Eleven years after the BBC Natural History Unit led by Alastair Fothergill and Vanessa Berlowitz capped its trilogy of documentary series on the wonders of our planet with the icy grandeurs of Frozen Planet, they return with a sequel – “To witness new wonders while there is still time to save them”. That’s Sir David Attenborough speaking. You knew that.
The opening montage of Frozen Planet II (BBC One) lays out the promise of pandas, penguins and polar bears, all brought to us by the latest in technology; racer drones are deployed for the first time, Attenborough tells us. The accumulated skills and wisdom of decades enable them to capture these extraordinary images and put them together with a grace that is seemingly effortless. It is only occasionally you remember to stop and marvel that you will be following that emperor penguin chick into the freezing waters of the Antarctic seas, or swooping above that Weddell seal for the perfect aerial shot as the ice floe fragments around him under the lashing tails of massed killer whales working in fatal unison.
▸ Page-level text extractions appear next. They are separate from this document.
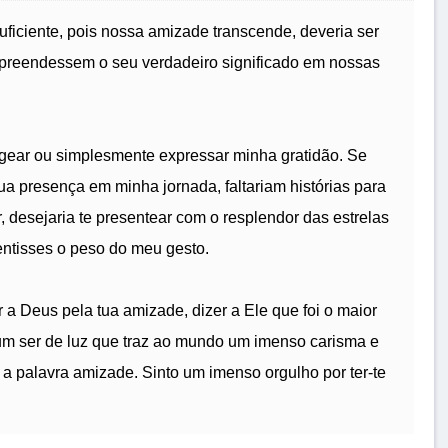
uficiente, pois nossa amizade transcende, deveria ser
ompreendessem o seu verdadeiro significado em nossas
gear ou simplesmente expressar minha gratidão. Se
tua presença em minha jornada, faltariam histórias para
 desejaria te presentear com o resplendor das estrelas
sentisses o peso do meu gesto.
 a Deus pela tua amizade, dizer a Ele que foi o maior
o um ser de luz que traz ao mundo um imenso carisma e
 palavra amizade. Sinto um imenso orgulho por ter-te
It is, like every episode of the original and of Blue Planet and Planet Earth before it, an hour of wonders. Actually, 50 minutes of wonders now. Syndication deals need to allow for advertisement time in other countries. The uninterrupted viewing allowed by the BBC might not be quite as breathtaking as the Siberian tiger crunching through a snowy forest, but it deserves its own little moment of appreciation.
The first instalment works its way up from Antarctica to the Arctic via the Great Steppe, north of the Himalayas, the boreal forests (where the Siberian tiger roams a 700-square-mile territory looking for the 10kg of slower animal it needs a day) and Greenland. To avert the risk of falling victim to Stendhal syndrome, numbed by the relentless beauty of it all, the sweeping majesty is carefully punctuated with lighter moments.
The awards in this category must be given to the Pallas’s cat, a squat, lavishly furred oblong who looks as if he’s eaten three other Pallas’s cats and a bulldog. He spits on the notion of feline elegance and would rather walk backwards into hell than break eye contact with a foe. He is a cat for our times and I want an animated series about his accidental arrival in Florida, abundant merch and Twitter clips of him staring out of the screen with contempt for us all.
But, you know, the emperor penguin chicks tobogganing down the far side of an ice mountain on their bellies were good too. And God knows, they deserve some fun after being deserted by their parents and left to navigate across 30 miles of snowy wasteland on their own before they reach a fish-stuffed sea.
This latest offering from the crack team and Sir David accomplishes its goal as effectively as ever; it makes us, in the best way, children again. You cannot stay unengaged, you cannot remain unmoved by the sight of nature in all her glory, or unawed by the sight of creatures honed by countless years of evolution to survive the apparently unsurvivable. Your eyes widen involuntarily as the scenes of howling gales, frozen peaks and troughs, and the animals wrenching a life from them sweep past.
At the same time, the adult within weepingly acknowledges that, for all the stuff we have, for all the cities we’ve built, for all the art we’ve produced and the flavours of KitKat we’ve invented, we are all at heart no different from the hooded seal as he inflates his nose to attract a mate (and the red balloon in his left nostril, for that special lady) or polar bears dragging them to their doom to fill an empty belly. The rest is noise, and confectionery.
At the end of the nearly-hour, after marvelling at the musk ox – “relics from the last ice age” – and the grizzly bears and the beluga whales, we get the facts. About global warming (the Arctic is heating up twice as fast as the rest of the world), the melting ice (the summer floes polar bears depend on could be gone by 2035 and the ice being lost in Greenland alone is responsible for a quarter of the rise in global sea levels), the suffering ecosystems, the dying oceans and all the terrible rest of it. Sir David came late to explicit advocacy on environmental issues, but every programme for the last few years has delivered starker warnings and this is topped and tailed by the starkest yet. Everything we have seen, he says, needs just one thing – the planet to stop warming. “It’s now up to us to make that happen.” The Pallas’s cat stares back.